XML 17 R8.htm IDEA: XBRL DOCUMENT v3.20.1
Summary of Significant Accounting Policies
12 Months Ended
Dec. 31, 2019
Summary of Significant Accounting Policies [Abstract]  
Summary of Significant Accounting Policies
Note 2 - Summary of Significant Accounting Policies

Basis of Accounting

The consolidated financial statements have been prepared in accordance with accounting principles generally accepted in the United States of America (“GAAP”).

Use of estimates

The preparation of financial statements in conformity with GAAP requires management to make estimates and assumptions, that it deems reasonable, that affect the reported amounts of assets and liabilities and disclosure of contingent assets and liabilities at the date of the financial statements and the reported amounts of revenues and expenses during the reporting period. Actual results could differ from such estimates and assumptions.

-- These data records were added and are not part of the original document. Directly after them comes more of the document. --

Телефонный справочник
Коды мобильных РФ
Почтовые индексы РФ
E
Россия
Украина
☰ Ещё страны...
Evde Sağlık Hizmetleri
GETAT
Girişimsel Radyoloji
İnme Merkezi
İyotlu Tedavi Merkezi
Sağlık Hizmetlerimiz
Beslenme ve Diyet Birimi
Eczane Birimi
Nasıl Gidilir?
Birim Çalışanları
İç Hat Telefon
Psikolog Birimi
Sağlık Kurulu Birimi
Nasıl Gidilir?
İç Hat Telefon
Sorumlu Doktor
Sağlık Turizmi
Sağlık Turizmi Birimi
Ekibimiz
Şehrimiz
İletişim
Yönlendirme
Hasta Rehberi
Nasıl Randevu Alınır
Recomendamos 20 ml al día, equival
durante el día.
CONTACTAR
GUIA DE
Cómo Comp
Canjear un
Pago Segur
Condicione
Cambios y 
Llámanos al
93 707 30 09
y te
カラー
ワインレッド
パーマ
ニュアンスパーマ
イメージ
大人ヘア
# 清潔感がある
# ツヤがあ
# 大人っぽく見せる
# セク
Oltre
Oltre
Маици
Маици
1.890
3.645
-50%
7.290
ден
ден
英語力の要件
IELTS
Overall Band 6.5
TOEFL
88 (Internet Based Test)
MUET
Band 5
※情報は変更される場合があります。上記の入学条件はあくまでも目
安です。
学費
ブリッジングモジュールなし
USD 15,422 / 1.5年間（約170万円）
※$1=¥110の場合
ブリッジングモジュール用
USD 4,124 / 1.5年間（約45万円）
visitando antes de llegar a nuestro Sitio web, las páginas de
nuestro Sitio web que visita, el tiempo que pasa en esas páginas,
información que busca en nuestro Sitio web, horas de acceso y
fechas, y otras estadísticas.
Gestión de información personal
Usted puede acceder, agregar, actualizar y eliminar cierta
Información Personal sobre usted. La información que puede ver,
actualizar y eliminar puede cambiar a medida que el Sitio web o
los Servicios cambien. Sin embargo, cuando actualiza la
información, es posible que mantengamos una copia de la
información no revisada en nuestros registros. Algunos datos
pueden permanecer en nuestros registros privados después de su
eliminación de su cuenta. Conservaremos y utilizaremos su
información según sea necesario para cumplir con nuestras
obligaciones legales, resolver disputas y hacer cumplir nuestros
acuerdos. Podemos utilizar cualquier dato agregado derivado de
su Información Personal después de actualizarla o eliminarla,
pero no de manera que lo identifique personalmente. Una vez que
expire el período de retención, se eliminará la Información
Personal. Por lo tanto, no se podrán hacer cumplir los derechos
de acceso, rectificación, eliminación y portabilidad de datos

Principles of consolidation

The consolidated financial statements are comprised of the accounts of the Company and its wholly owned subsidiaries. All material intercompany transactions and balances have been eliminated.

Equity method investment

Investments and ownership interests are accounted for under the equity method of accounting if the Company has the ability to exercise significant influence, but not control (under GAAP), over the investment. Investments accounted for under the equity method are carried at cost, plus or minus the Company’s equity in the increases and decreases in the net assets after the date of acquisition and certain other adjustments. The Company's share of income or loss for equity method investments is recorded in the consolidated statements of operations as equity income (loss).  Dividends received, if any, would reduce the carrying amount of the Company’s investment.

Cash and cash equivalents

Highly liquid investments, consisting principally of funds held in short-term money market accounts, with original maturities of less than three months, are classified as cash equivalents. The majority of the Company’s cash and cash equivalents balances are maintained with a limited number of major financial institutions. Cash and cash equivalents balances at institutions may, at times, be above the Federal Deposit Insurance Corporation insured limit per account.

Income taxes

The Company and its domestic subsidiaries file a consolidated federal income tax return. The Company recognizes both the current and deferred tax consequences of all transactions that have been recognized in the consolidated financial statements, calculated based on the provisions of enacted tax laws, including the tax rates in effect for current and future years. Net deferred tax assets are recognized immediately when a more likely than not criterion is met; that is, a greater than 50% probability exists that the tax benefits will actually be realized sometime in the future.  For additional information including a discussion of income tax matters see Note 8.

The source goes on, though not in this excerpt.